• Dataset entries

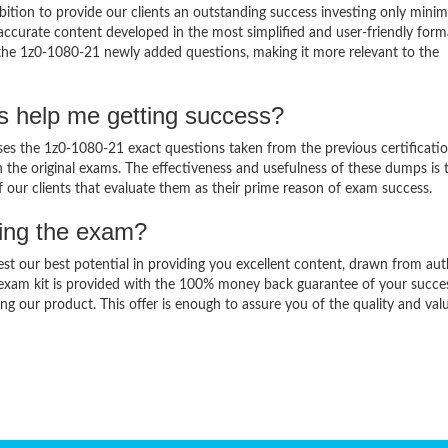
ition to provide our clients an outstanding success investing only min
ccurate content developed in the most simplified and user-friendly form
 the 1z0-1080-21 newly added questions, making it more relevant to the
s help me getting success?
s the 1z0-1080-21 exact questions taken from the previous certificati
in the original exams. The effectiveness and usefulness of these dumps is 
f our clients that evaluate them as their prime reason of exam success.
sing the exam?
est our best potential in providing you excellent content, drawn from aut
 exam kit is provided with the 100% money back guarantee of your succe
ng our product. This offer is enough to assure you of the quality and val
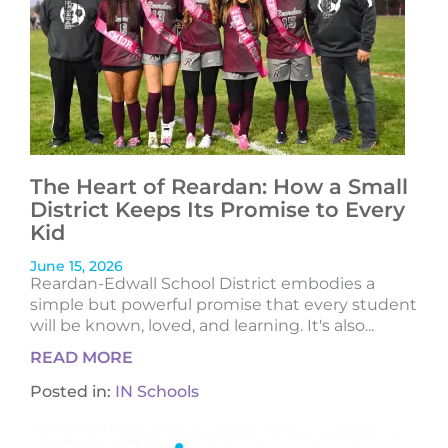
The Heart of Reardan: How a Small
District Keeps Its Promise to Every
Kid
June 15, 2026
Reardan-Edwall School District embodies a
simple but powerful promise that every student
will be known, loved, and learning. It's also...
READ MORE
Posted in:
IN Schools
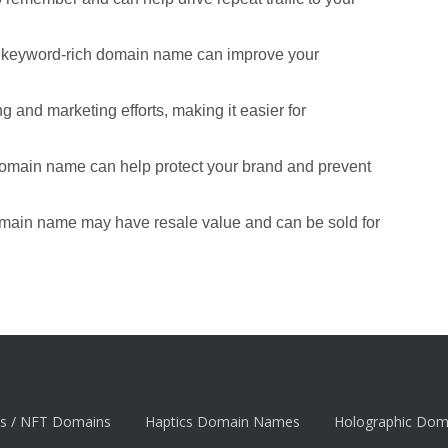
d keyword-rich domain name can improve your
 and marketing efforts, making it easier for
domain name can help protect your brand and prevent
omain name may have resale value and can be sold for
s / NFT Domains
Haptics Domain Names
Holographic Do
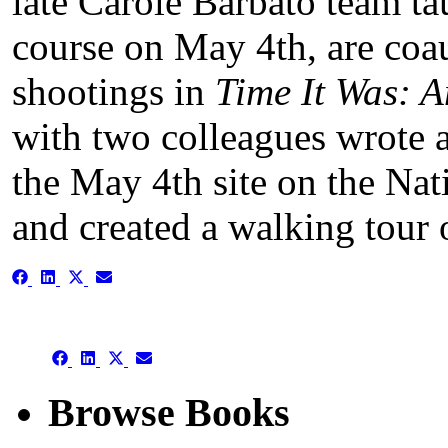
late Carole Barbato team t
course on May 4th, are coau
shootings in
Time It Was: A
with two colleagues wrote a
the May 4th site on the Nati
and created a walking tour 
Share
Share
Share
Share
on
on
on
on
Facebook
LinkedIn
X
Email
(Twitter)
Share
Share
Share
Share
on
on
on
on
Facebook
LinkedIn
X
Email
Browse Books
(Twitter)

• Problem details
Give every entry above again, exactly, and keep all pictures out of it.

• Answer to the exercise
ition to provide our clients an outstanding success investing only min
ccurate content developed in the most simplified and user-friendly form
 the 1z0-1080-21 newly added questions, making it more relevant to the
s help me getting success?
s the 1z0-1080-21 exact questions taken from the previous certificati
in the original exams. The effectiveness and usefulness of these dumps is 
f our clients that evaluate them as their prime reason of exam success.
sing the exam?
est our best potential in providing you excellent content, drawn from aut
 exam kit is provided with the 100% money back guarantee of your succe
ng our product. This offer is enough to assure you of the quality and val
The Heart of Reardan: How a Small
District Keeps Its Promise to Every
Kid
June 15, 2026
Reardan-Edwall School District embodies a
simple but powerful promise that every student
will be known, loved, and learning. It's also...
READ MORE
Posted in:
IN Schools
d keyword-rich domain name can improve your
 and marketing efforts, making it easier for
domain name can help protect your brand and prevent
omain name may have resale value and can be sold for
s / NFT Domains
Haptics Domain Names
Holographic Do
late Carole Barbato team t
course on May 4th, are coau
shootings in
Time It Was: A
with two colleagues wrote a
the May 4th site on the Nati
and created a walking tour 
Share
Share
Share
Share
on
on
on
on
Facebook
LinkedIn
X
Email
(Twitter)
Share
Share
Share
Share
on
on
on
on
Facebook
LinkedIn
X
Email
Browse Books
(Twitter)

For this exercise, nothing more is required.